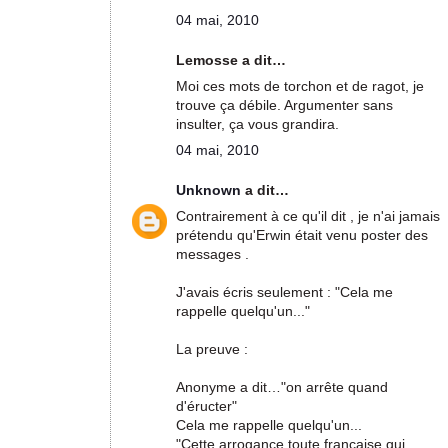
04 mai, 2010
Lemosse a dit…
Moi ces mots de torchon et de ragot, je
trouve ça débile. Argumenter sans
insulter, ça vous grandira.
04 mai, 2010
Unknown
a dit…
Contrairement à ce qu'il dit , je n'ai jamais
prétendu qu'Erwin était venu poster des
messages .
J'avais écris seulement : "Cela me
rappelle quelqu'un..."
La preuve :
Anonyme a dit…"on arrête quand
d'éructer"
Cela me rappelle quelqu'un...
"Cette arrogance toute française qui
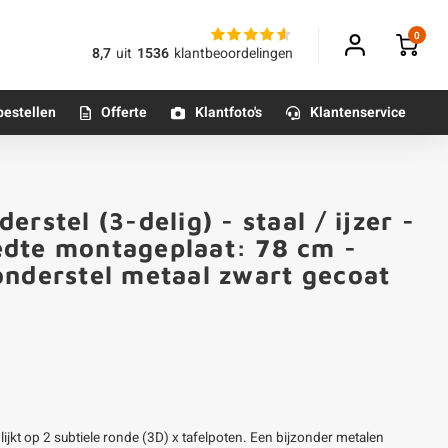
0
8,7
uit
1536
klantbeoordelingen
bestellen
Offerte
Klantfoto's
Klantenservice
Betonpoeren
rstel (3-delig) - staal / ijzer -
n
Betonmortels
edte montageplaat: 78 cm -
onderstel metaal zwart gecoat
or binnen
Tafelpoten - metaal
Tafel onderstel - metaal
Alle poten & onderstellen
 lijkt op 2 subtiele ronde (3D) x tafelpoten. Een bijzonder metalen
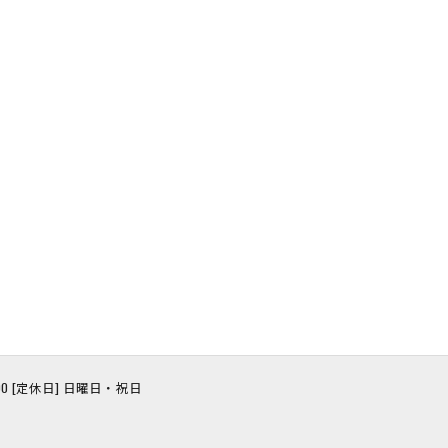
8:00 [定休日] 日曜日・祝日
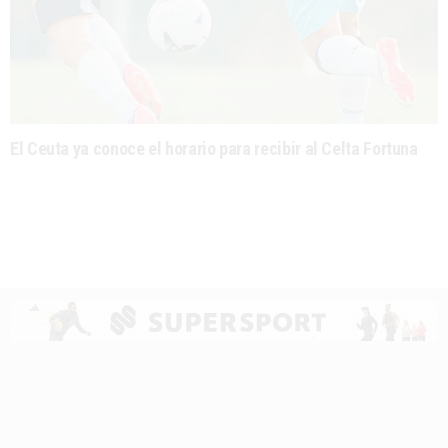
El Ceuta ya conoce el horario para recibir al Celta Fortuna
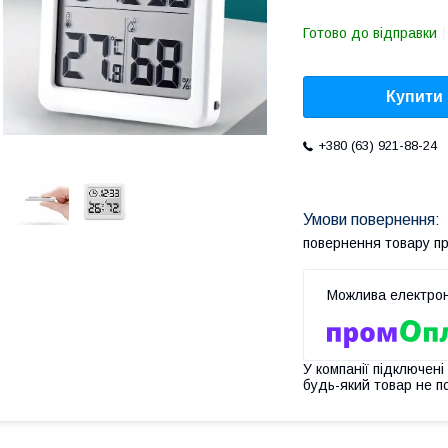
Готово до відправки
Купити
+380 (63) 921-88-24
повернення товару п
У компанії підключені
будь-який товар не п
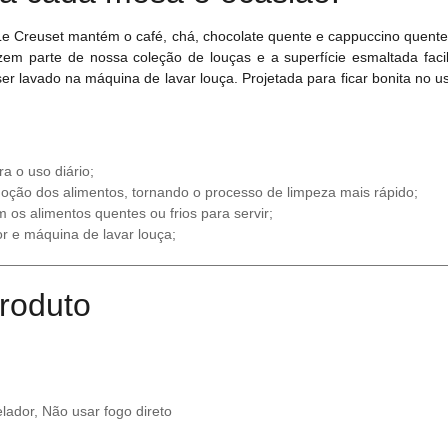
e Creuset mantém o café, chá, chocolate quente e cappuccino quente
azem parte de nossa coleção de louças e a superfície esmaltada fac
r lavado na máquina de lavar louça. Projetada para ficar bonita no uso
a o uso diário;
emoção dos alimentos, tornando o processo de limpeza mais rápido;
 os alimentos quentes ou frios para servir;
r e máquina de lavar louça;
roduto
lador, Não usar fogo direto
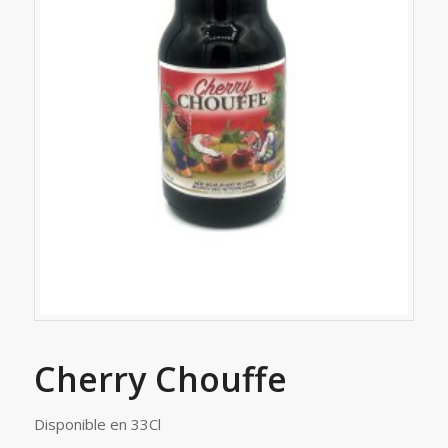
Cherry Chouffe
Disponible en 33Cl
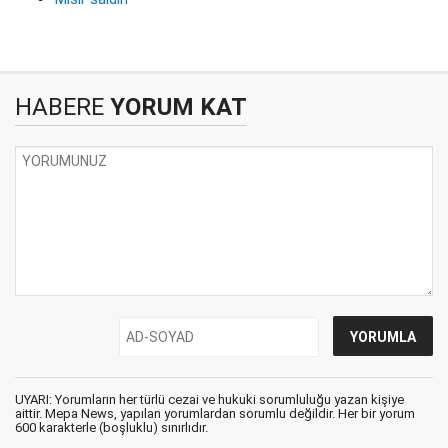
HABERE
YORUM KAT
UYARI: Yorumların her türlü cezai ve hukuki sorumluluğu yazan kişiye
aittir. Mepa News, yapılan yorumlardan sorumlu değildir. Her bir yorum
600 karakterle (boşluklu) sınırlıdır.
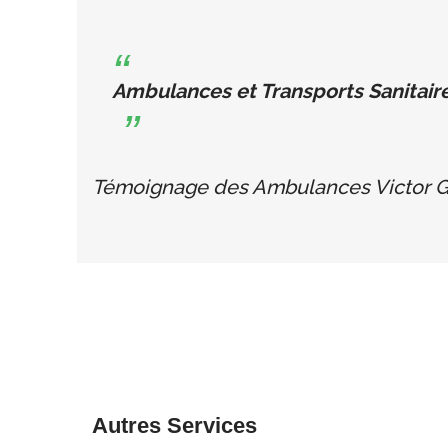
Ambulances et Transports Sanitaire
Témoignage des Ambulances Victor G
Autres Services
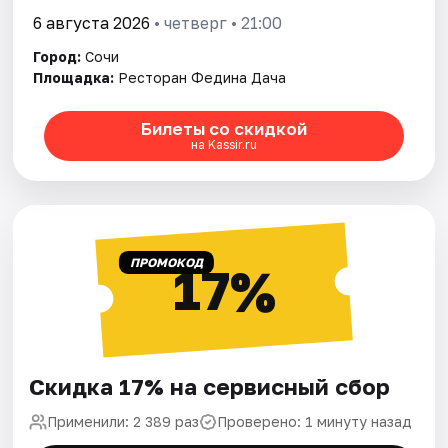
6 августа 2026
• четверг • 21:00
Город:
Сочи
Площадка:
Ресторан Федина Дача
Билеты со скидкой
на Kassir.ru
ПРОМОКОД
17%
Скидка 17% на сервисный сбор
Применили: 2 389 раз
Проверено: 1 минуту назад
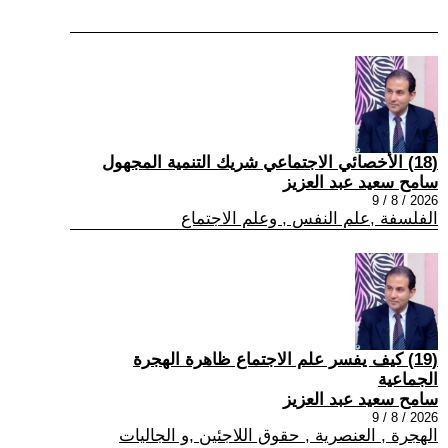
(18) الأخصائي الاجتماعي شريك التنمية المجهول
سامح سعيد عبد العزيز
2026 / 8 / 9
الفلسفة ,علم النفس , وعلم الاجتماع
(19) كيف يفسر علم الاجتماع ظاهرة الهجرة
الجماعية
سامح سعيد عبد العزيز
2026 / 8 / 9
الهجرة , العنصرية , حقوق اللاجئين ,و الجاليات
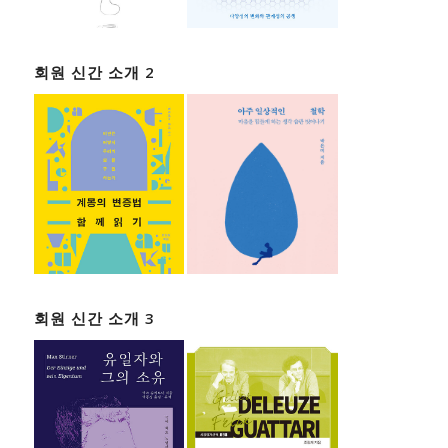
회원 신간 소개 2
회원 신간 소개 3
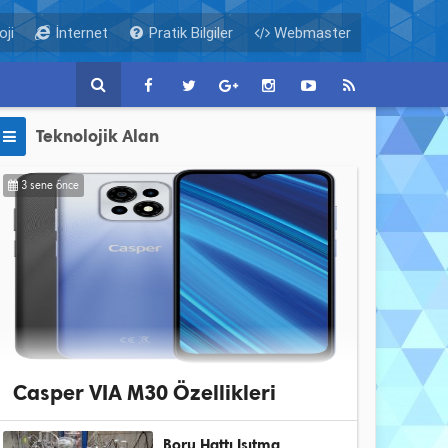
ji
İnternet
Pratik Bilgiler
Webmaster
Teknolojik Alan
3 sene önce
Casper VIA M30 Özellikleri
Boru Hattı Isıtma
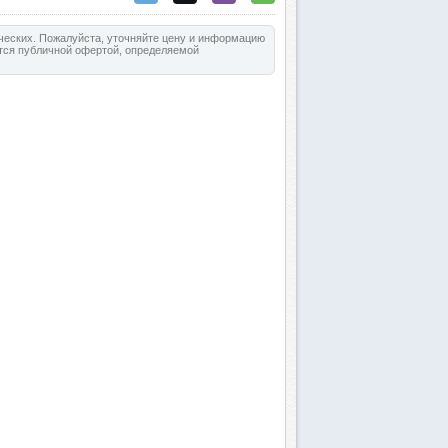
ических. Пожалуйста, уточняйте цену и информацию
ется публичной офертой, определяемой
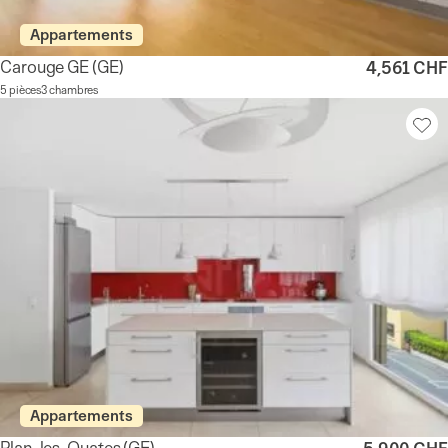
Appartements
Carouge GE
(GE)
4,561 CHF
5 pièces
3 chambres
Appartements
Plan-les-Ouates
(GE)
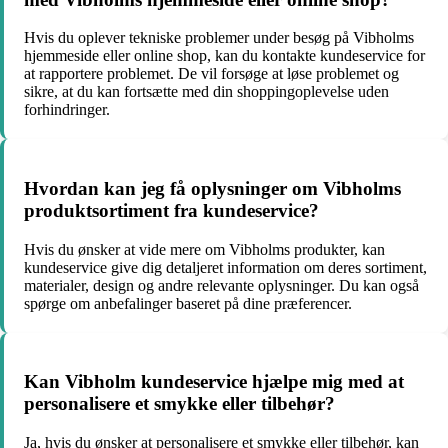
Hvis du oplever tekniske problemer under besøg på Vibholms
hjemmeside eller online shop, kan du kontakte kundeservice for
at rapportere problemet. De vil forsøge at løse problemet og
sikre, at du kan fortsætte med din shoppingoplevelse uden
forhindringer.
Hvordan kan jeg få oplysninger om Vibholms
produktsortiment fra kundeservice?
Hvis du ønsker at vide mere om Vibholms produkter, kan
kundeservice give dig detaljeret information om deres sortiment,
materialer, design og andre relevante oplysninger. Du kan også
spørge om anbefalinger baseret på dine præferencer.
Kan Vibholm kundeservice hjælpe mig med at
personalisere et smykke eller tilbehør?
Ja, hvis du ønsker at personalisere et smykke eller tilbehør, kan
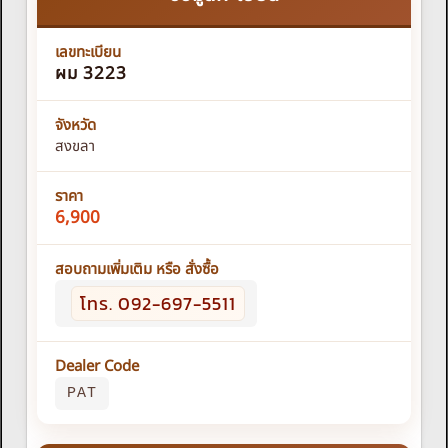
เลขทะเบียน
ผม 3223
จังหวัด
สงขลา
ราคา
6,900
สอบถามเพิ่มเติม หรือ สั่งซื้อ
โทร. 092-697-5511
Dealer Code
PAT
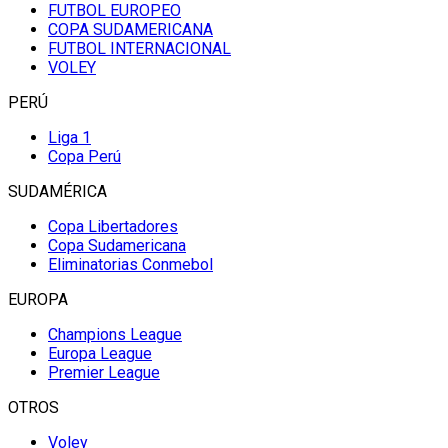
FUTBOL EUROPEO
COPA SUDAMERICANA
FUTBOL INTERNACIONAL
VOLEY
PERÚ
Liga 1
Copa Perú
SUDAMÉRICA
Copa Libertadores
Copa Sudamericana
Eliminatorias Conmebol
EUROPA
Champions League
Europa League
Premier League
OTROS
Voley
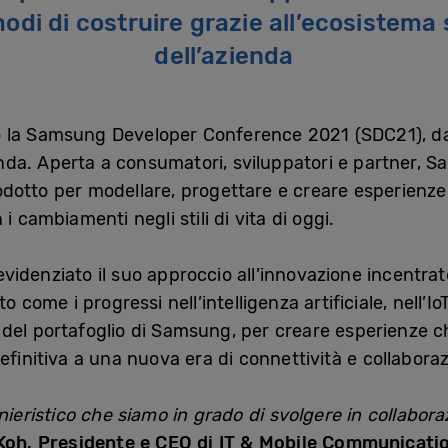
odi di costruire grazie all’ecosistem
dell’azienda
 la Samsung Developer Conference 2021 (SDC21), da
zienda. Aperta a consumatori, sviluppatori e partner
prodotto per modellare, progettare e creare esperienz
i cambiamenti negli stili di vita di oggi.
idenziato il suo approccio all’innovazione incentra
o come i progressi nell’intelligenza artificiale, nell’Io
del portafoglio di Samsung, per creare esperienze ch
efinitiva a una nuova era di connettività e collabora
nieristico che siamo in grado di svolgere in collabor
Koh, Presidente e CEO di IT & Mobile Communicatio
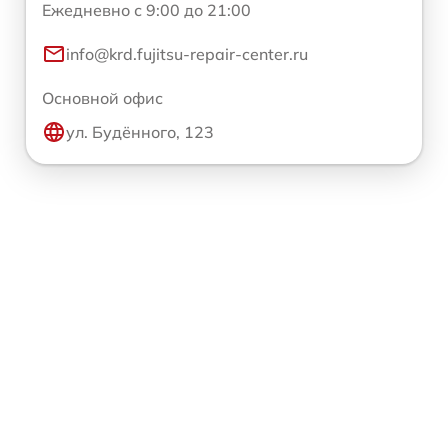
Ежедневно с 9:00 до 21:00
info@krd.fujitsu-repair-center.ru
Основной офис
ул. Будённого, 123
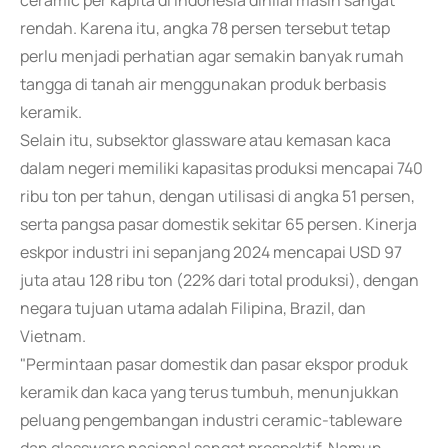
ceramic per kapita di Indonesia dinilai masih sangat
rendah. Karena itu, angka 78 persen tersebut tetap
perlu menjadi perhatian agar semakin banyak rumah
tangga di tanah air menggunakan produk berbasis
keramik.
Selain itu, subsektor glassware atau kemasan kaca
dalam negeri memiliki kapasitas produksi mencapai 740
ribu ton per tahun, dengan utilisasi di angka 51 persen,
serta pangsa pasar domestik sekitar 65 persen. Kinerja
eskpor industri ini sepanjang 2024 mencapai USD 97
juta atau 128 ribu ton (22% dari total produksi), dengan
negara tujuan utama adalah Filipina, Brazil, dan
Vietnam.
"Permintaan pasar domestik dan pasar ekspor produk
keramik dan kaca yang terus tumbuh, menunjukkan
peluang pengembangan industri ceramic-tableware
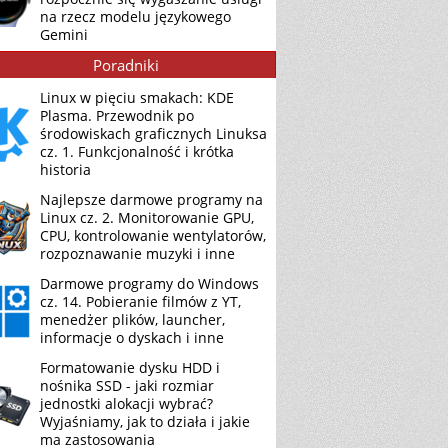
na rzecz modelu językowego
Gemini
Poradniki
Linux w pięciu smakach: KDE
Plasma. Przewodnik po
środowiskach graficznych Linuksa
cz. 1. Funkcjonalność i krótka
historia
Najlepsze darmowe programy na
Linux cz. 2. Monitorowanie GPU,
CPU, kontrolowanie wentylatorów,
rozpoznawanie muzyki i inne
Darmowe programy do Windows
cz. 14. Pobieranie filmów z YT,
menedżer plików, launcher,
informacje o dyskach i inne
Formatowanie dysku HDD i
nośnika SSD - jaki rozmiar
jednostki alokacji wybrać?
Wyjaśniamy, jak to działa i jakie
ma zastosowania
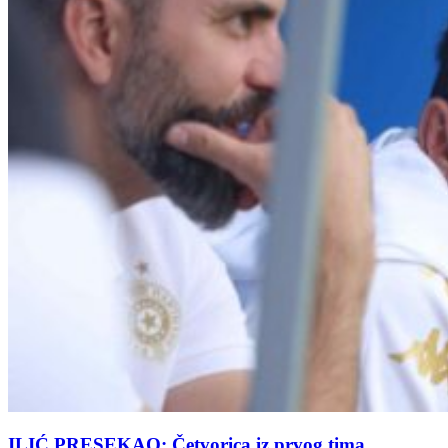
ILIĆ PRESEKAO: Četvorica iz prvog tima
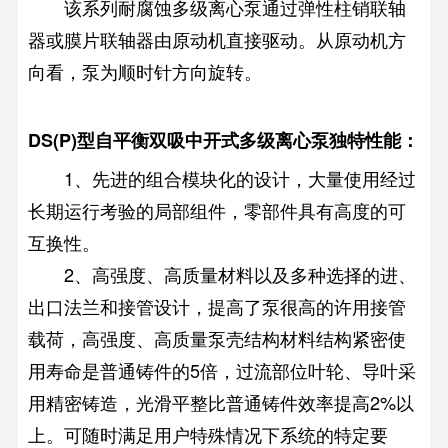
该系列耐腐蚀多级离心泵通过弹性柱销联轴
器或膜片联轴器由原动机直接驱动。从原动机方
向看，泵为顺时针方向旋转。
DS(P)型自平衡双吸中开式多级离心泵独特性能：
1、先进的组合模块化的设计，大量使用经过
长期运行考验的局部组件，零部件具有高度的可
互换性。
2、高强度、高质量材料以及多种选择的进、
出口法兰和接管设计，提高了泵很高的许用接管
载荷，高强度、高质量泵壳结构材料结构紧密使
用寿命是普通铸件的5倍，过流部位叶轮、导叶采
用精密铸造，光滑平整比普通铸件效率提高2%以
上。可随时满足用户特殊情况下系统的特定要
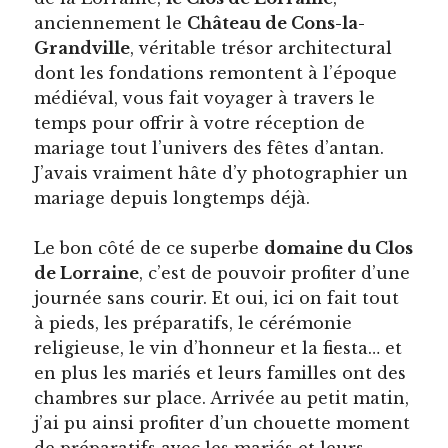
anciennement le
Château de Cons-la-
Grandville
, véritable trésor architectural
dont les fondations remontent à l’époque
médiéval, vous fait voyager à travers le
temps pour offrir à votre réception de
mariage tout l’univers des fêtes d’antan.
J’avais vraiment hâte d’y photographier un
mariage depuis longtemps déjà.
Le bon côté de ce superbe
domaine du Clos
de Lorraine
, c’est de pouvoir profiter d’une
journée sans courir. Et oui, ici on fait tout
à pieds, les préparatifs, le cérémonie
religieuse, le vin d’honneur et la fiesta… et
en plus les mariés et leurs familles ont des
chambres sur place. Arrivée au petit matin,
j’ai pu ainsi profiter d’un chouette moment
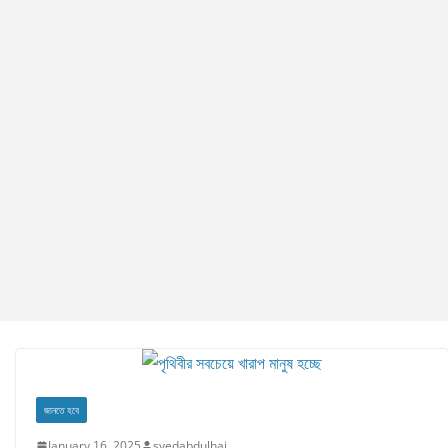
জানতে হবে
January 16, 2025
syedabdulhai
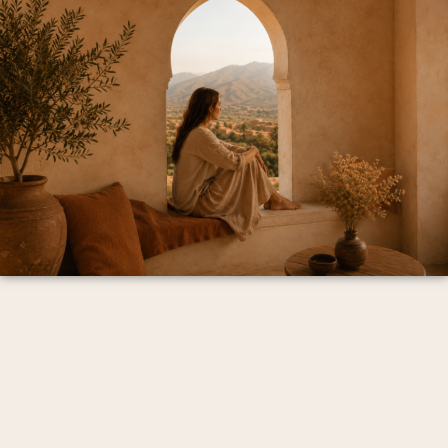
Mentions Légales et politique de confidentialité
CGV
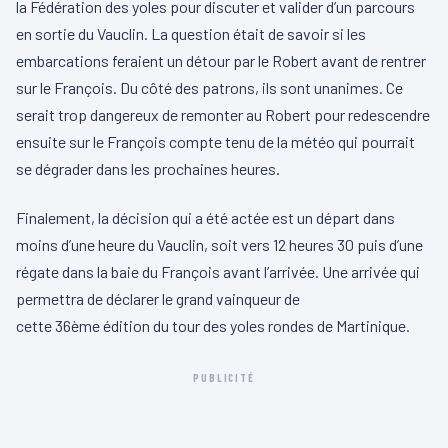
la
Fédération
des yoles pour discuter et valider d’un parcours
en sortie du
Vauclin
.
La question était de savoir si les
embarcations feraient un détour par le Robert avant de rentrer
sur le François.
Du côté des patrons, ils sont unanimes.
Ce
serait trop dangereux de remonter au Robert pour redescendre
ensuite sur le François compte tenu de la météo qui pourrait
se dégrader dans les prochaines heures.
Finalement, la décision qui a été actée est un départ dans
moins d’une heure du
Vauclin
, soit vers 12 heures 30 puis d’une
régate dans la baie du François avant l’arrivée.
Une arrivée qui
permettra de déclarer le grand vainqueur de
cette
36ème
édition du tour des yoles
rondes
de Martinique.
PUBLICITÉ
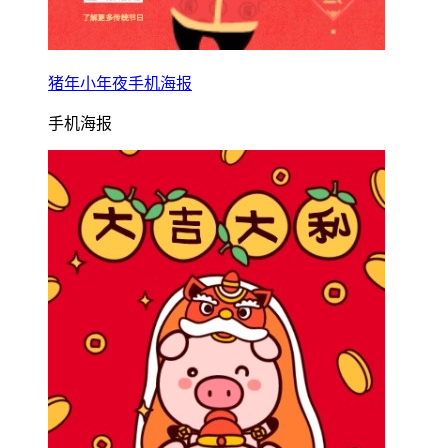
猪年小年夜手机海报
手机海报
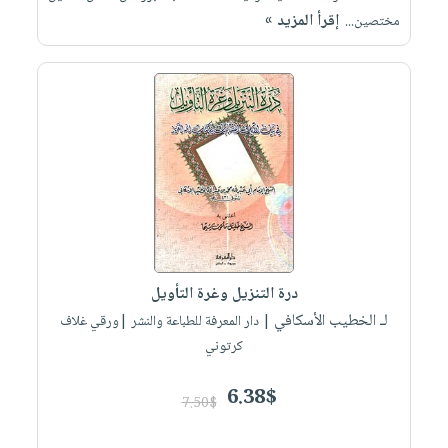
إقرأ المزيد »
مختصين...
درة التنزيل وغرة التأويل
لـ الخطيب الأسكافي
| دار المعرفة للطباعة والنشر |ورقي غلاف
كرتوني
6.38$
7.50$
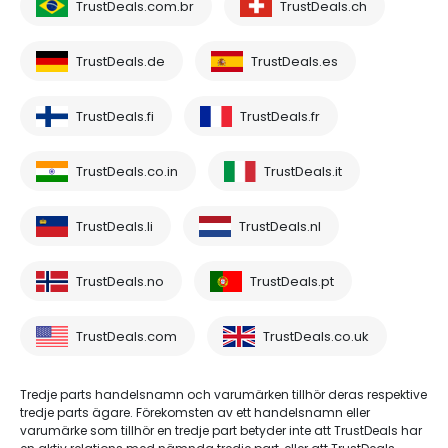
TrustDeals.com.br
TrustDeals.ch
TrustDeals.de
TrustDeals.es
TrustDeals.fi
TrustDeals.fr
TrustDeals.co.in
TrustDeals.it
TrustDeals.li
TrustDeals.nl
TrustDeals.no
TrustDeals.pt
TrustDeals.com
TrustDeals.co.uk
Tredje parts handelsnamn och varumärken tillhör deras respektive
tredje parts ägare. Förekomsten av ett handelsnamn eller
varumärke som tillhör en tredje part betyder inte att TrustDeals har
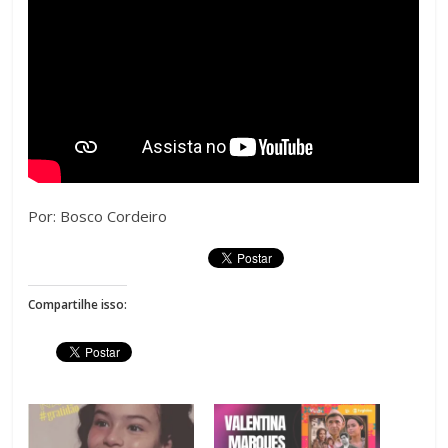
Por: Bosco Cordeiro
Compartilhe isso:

» **Your objective**:
The expected output is the lines above from the one containing "serta pangsa pasar" to the one containing "serait trop dangereux", both ends included, reproduced exactly with every picture left out.

» **Output**:
serta pangsa pasar domestik sekitar 65 persen. Kinerja
eskpor industri ini sepanjang 2024 mencapai USD 97
juta atau 128 ribu ton (22% dari total produksi), dengan
negara tujuan utama adalah Filipina, Brazil, dan
Vietnam.
"Permintaan pasar domestik dan pasar ekspor produk
keramik dan kaca yang terus tumbuh, menunjukkan
peluang pengembangan industri ceramic-tableware
na rzecz modelu językowego
Gemini
Poradniki
Linux w pięciu smakach: KDE
Plasma. Przewodnik po
środowiskach graficznych Linuksa
cz. 1. Funkcjonalność i krótka
historia
Najlepsze darmowe programy na
Linux cz. 2. Monitorowanie GPU,
CPU, kontrolowanie wentylatorów,
rozpoznawanie muzyki i inne
Darmowe programy do Windows
cz. 14. Pobieranie filmów z YT,
menedżer plików, launcher,
informacje o dyskach i inne
Formatowanie dysku HDD i
nośnika SSD - jaki rozmiar
jednostki alokacji wybrać?
Wyjaśniamy, jak to działa i jakie
ma zastosowania
ILIĆ PRESEKAO: Četvorica iz prvog tima
该系列耐腐蚀多级离心泵通过弹性柱销联轴
器或膜片联轴器由原动机直接驱动。从原动机方
向看，泵为顺时针方向旋转。
DS(P)型自平衡双吸中开式多级离心泵独特性能：
1、先进的组合模块化的设计，大量使用经过
长期运行考验的局部组件，零部件具有高度的可
互换性。
2、高强度、高质量材料以及多种选择的进、
出口法兰和接管设计，提高了泵很高的许用接管
载荷，高强度、高质量泵壳结构材料结构紧密使
用寿命是普通铸件的5倍，过流部位叶轮、导叶采
用精密铸造，光滑平整比普通铸件效率提高2%以
上。可随时满足用户特殊情况下系统的特定要
anciennement le
Château de Cons-la-
Grandville
, véritable trésor architectural
dont les fondations remontent à l’époque
médiéval, vous fait voyager à travers le
temps pour offrir à votre réception de
mariage tout l’univers des fêtes d’antan.
J’avais vraiment hâte d’y photographier un
mariage depuis longtemps déjà.
Le bon côté de ce superbe
domaine du Clos
de Lorraine
, c’est de pouvoir profiter d’une
journée sans courir. Et oui, ici on fait tout
à pieds, les préparatifs, le cérémonie
religieuse, le vin d’honneur et la fiesta… et
en plus les mariés et leurs familles ont des
chambres sur place. Arrivée au petit matin,
j’ai pu ainsi profiter d’un chouette moment
জানতে হবে
January 16, 2025
syedabdulhai
Mentions Légales et politique de confidentialité
CGV
la
Fédération
des yoles pour discuter et valider d’un parcours
en sortie du
Vauclin
.
La question était de savoir si les
embarcations feraient un détour par le Robert avant de rentrer
sur le François.
Du côté des patrons, ils sont unanimes.
Ce
serait trop dangereux de remonter au Robert pour redescendre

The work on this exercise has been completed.